Work task:
Copy each line of the data beneath in which the word "other" appears.

Given data:
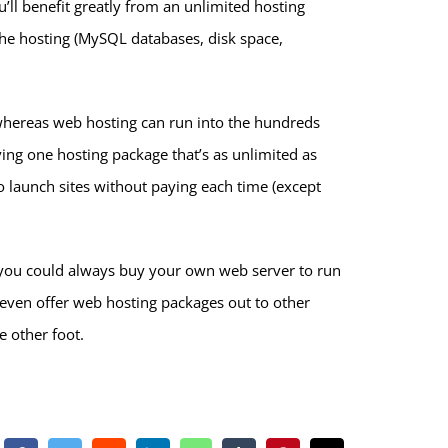
’ll benefit greatly from an unlimited hosting
 the hosting (MySQL databases, disk space,
whereas web hosting can run into the hundreds
ing one hosting package that’s as unlimited as
to launch sites without paying each time (except
s, you could always buy your own web server to run
even offer web hosting packages out to other
e other foot.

Task output:
even offer web hosting packages out to other
e other foot.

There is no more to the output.